Sebelum meninggal dunia, saudagar tersebut membagi hartanya sama rata kepada kedua anaknya. dia bermaksud agar anak-anaknya gak berbantahan dan saling iri, terutama bila dia telah meninggal kelak. Setelah harta tersebut dibagi, Muzakir dan Dermawan tinggal terpisah di rumahnya masing-masing. Muzakir tinggal di rumahnya yg mewah, demikian pula Dermawan.

Uang bagian Muzakir dimasukkan ke dalam peti, lalu dia kunci. Bila ada orang miskin datang ke rumahnya, dia bukannya memberinya sedekah, melainkan tertawa mengejeknya. Bahkan dia gak segan-segan mengusirnya jika orang miskin itu gak mau pergi dari rumahnya. Suatu hari, seorang perempuan tua dengn pakaian compang-camping berjalan terseok-seok datang menuju rumah Muzakir. Di depan rumah Muzakir, nenek tua itu memohon belas kasihan, “Tuan, kasihanilah nenek. Berilah nenek sedekah!” Mendengar suara nenek itu, Muzakir keluar dari dalam rumahnya dan menertawakan perempuan tua itu, “Ha ha ha…. Hai nenek jelek, pergi kau dari sini! Aku muak melihat wajahmu yg keriput itu!” Meskipun dibentak, nenek tua itu gak mau beranjak. Dia pun terus mengiba kepada Muzakir, “Tapi tuan, nenek sudah dua hari gak makan, kasihanilah nenek.” Melihat nenek itu gak mau pergi, Muzakir menyuruh orang gajiannya tuk mengusirnya. Akhirnya, perempuan tua yg malang itu pun pergi tanpa mendapat apa-apa, kecuali penghinaan.

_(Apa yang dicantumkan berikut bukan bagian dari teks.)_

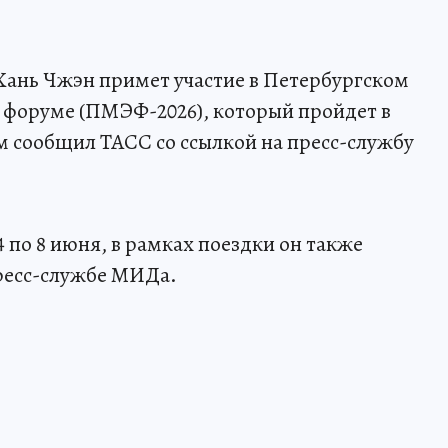
Хань Чжэн примет участие в Петербургском
форуме (ПМЭФ-2026), который пройдет в
ом сообщил ТАСС со ссылкой на пресс-службу
4 по 8 июня, в рамках поездки он также
пресс-службе МИДа.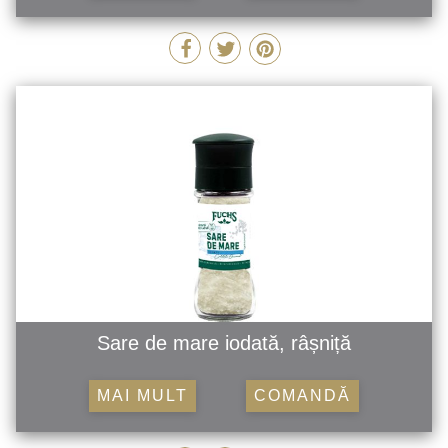
Sare de mare iodată, râșniță
MAI MULT
COMANDĂ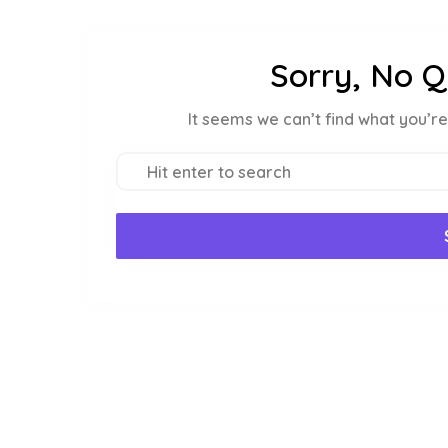
Sorry, No Q
It seems we can’t find what you’re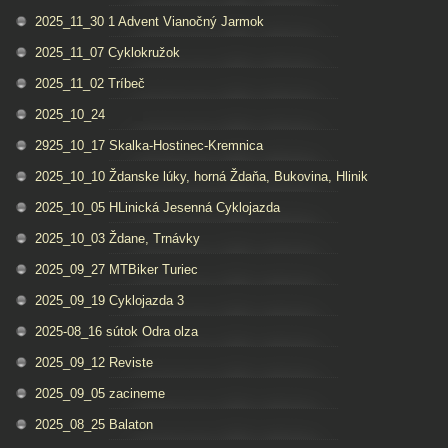
2025_11_30 1 Advent Vianočný Jarmok
2025_11_07 Cyklokružok
2025_11_02 Tríbeč
2025_10_24
2925_10_17 Skalka-Hostinec-Kremnica
2025_10_10 Ždanske lúky, horná Ždaňa, Bukovina, Hlinik
2025_10_05 HLinická Jesenná Cyklojazda
2025_10_03 Ždane, Trnávky
2025_09_27 MTBiker Turiec
2025_09_19 Cyklojazda 3
2025-08_16 sútok Odra olza
2025_09_12 Reviste
2025_09_05 zacineme
2025_08_25 Balaton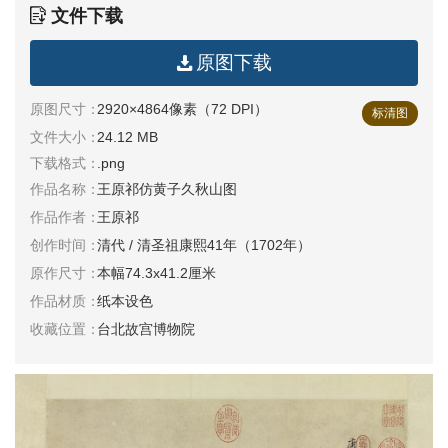
文件下载
清
书
原图下载
法
|
书
原图尺寸：
2920×4864像素（72 DPI）
标清图
法
文件大小：
24.12 MB
家
下载格式：
.png
作品名称：
王原祁仿黄子久秋山图
高
作品作者：
王原祁
清
创作时间：
清代 / 清圣祖康熙41年（1702年）
国
原作尺寸：
本幅74.3x41.2厘米
画
|
作品材质：
纸本设色
国
收藏位置：
台北故宫博物院
画
家
高
清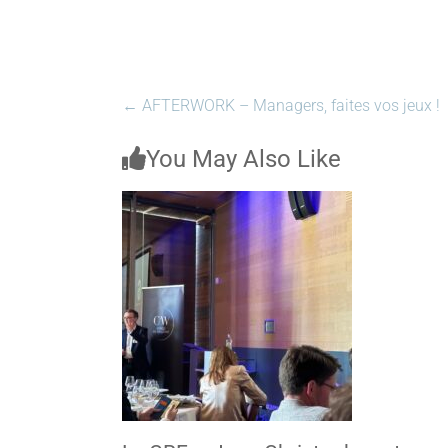
←
AFTERWORK – Managers, faites vos jeux !
You May Also Like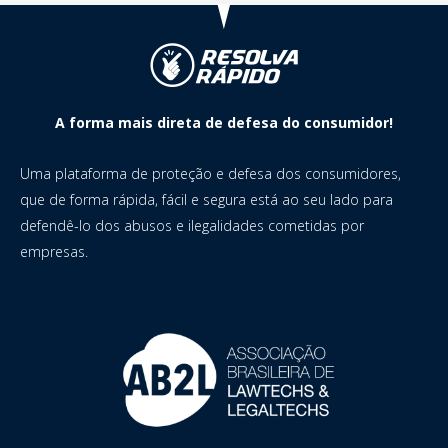
A forma mais direta de defesa do consumidor!
Uma plataforma de proteção e defesa dos consumidores,
que de forma rápida, fácil e segura está ao seu lado para
defendê-lo dos abusos e ilegalidades cometidas por
empresas.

Orang-orang miskin yg sudah mengetahui sifat Muzakir yg kikir itu, termasuk si nenek tua tadi, gak mau lagi ke rumah Muzakir. Mereka kemudian berduyun-duyun ke rumah Dermawan. Berbeda dengn sifat Muzakir, Dermawan slalu menyambut orang-orang miskin tersebut dengn senang hati dan ramah. Mereka dijamunya makan dan diberinya uang karena dia merasa iba melihat mereka hidup miskin dan melarat. Hampir setiap hari orang-orang miskin datang ke rumahnya. Lama-kelamaan harta dan uang Dermawan habis, sehingga dia gak sanggup lagi menutupi biaya pemeliharaan rumahnya yg besar. Akhirnya, dia pindah ke rumah yg lebih kecil, dan mencari pekerjaan tuk membiayai hidupnya. Gajinya gak seberapa, sekedar cukup makan saja. Meskipun demikian, dia tetap bersyukur dengn keadaan hidupnya.

Muzakir tertawa terbahak-bahak mendengar berita Dermawan yg dianggapnya bodoh itu. “Itulah akibatnya selalu melayani orang-orang miskin. Pasti kamu juga ikut miskin, dasar memang tolol si Dermawan itu,” gumam si Muzakir. Bahkan, Muzakir merasa bangga sekali karena bisa membeli rumah yg lebih bagus dan kebun kelapa yg luas. Tetapi Dermawan gak menghiraukan tingkah laku abangnya itu.

Suatu hari Dermawan duduk-duduk melepaskan lelah di pekarangan rumahnya. Tiba-tiba jatuhlah seekor burung pipit di hadapannya. Burung itu mencicit-cicit kesakitan, “Kasihan,” kata Dermawan. “Sayapmu patah, ya?” lanjut Dermawan berbicara dengn burung pipit itu. Ditangkapnya burung tersebut, lalu diperiksanya sayapnya. Benar saja, sayap burung itu patah. “Biar kucoba mengobatimu,” katanya. Setelah diobatinya lalu sayap burung itu dibalutnya perlahan-lahan. Kemudian diambilnya beras. Burung pipit itu diberinya makan. Burung itu pun menjadi jinak dan gak takut kepadanya. Beberapa hari kemudian, burung itu tlah dapat mengibas-ngibaskan sayapnya, dan akhirnya dia pun terbang.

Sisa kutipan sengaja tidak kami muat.